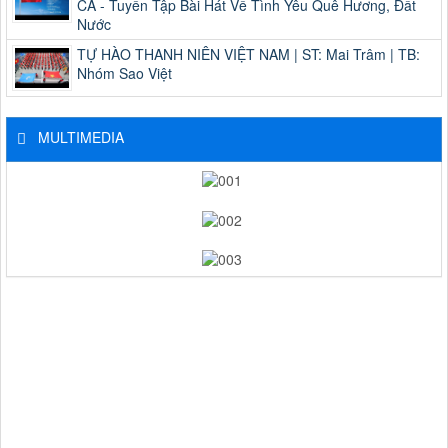
CA - Tuyển Tập Bài Hát Về Tình Yêu Quê Hương, Đất
Nước
TỰ HÀO THANH NIÊN VIỆT NAM | ST: Mai Trâm | TB:
Nhóm Sao Việt
MULTIMEDIA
==========
Write out every record above exactly, leaving no picture in the result.

CA - Tuyển Tập Bài Hát Về Tình Yêu Quê Hương, Đất
Nước
TỰ HÀO THANH NIÊN VIỆT NAM | ST: Mai Trâm | TB:
Nhóm Sao Việt
MULTIMEDIA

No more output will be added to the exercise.